A village in Picardy. 12 kalends May (April 20), 1147; Easter Sunday; 9 Iyyar 4907.
Quae enim lues tam pestifera quis morbus tam lethalis, qui sic faciat hominem immemorem suae salutis, ridentem ac male securum appropinquare usque ad portas mortis?
Is there a plague so pestilent, an illness so deadly, that would lead a man, mindless of his health, laughing and untroubled by evil, right up to the gates of death?
—Guerric of Igny
Sermon for Pentecost
t wasn’t much of a fief, just a village and a keep on the edge of a marshy wood. It was one of the many new towns that had been created on recently drained lands or hacked from the forest. It had a church and even a priest now and then, little more. It wasn’t on a major road, nor did it have any strategic importance. Therefore, it had largely been ignored by the great nobles and thus allowed to prosper in unobtrusive isolation. The peasants were well fed and had a bit left over after taxes and tithes. The lord of the keep, Osto, a jovial knight in his early forties, had been blessed with ambition that ended at the boundaries of his own land. His wife and only child shared his unusual complacence. But recently a summons had come from his lord that would change Osto’s life forever.
This Easter afternoon everyone in the village, from the oldest inhabitant down to the newborn, whose mother could testify to the persuasive theology of the last wandering preacher, were gathered in the bailey of the keep to bid farewell to the first of their inhabitants ever to set out for the Holy Land.
“You have the hose I knitted?” Osto’s wife asked worriedly. “You know how easily you get the ague when your feet are cold.”
“You put them in the pack yourself, Edwina.” Osto patted her cheek. “But Saint Vaast will watch out for us. And we have all of your prayers to keep us safe.”
He included the whole village in his glance.
There were sentimental sniffs from some of the crowd. Lord Osto was much loved. Looking at all their familiar faces, Osto broke the
gloom with a honking sneeze that startled everyone and proved that he was as much affected by the parting as any.
“Come, Bertulf!” he said loudly. “It’s time we started. Remember we go in a holy cause. I know that Bertulf will distinguish himself so greatly that it will finally convince Lord Jordan to give his consent.”
All eyes turned to Bertulf’s son, Lambert, standing with Lord Osto’s daughter, Clemence. The couple quickly moved away from each other, blushing.
Bertulf, Osto’s friend and ostler as well as miller for the town, beamed with pride at his eldest, who had won both the heart of Osto’s daughter and the approval of her parents. Lambert and Clemence had loved each other from childhood, and Bertulf’s growing wealth from his skill at horse breeding had made him almost the equal of the knight in property.
But even a free peasant needed the permission of the local lord to marry a knight’s daughter. Bertulf was determined to win that for his son by giving himself to the Knights of the Temple and fighting in the army of the faithful to wrest the holy places of the faith from the infidel Saracens. His sacrifice should prove his worth to Lord Jordon and, by extension, that of his son.
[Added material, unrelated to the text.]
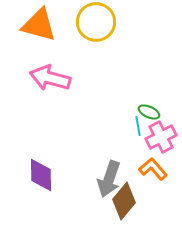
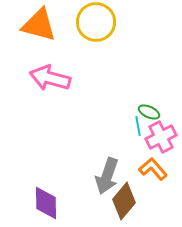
purple diamond: moved 5 px right, 28 px down
gray arrow: moved 2 px left, 3 px up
Lord Osto was also taking the cross, fulfilling his vow to join the army of King Louis of France on the coming expedition. He was proud of Bertulf’s choice but had no desire to bind himself for life to a military order. His only wish was to distinguish himself without getting killed and then return home to his family.
They were taking only one servant with them, Godfrey, who had been with Osto most of his life. Having no family, Godfrey had begged to accompany his master. He stood a little way from the others, clasping his stout pilgrim’s staff.
Before everyone began to cry again, Osto and Bertulf kissed their families and mounted their palfreys. Behind them on a lead was Osto’s stallion, Vrieit. The horse was the pride of the town. His father had been bought at great expense at the fair in Champagne from a Jewish trader who had brought him from Spain. The Spanish stallion had
then been given the best mares for three years running. The result was Vrieit, trained by Bertulf, and raised on the best local oats and marsh grass. He was larger than the palfreys by four hands’ spread and rivaled any destrier in Christendom.
Everyone cheered or tried to through their tears as the three men set forth, sunlight gleaming on their untarnished mail and shields.
The great adventure had begun.
Paris. Thursday, The kalends May (May 1), 1147; 30 Iyyar, 4907. The feast of Saint Philip, apostle, who had four daughters, all prophetesses.
Primo hoc ipsum quod cum plurimi judices viri in IsraeL fuisse referantur, de nullo illorum dicitur, quia propheta fuerit, nisi de Debbora muliere.
First of all, of the many male judges in Israel who are referred to, it is said of none of them that they were prophets, only of the woman Deborah.
Commentary on the Book of Judges
t came as a shock to Catherine that the children had forgotten what their house looked like.
“Is it that one, Mama?” James pointed at every gate as they made their way through the twisty streets of Paris, toward the Grève, on the north bank of the Seine.
“No, James.” Catherine patted her son’s tousled curls. “Ours has the brass dragon that your father made. Remember? You lift its nose to sound the bell.”
“Oh, of course,” James said, his face wrinkled with the effort of imagining it.
“We’ve been gone over a year, Catherine,” Edgar reminded his wife. “After all that time in Trier, we’re lucky James and Edana can even remember how to speak French.”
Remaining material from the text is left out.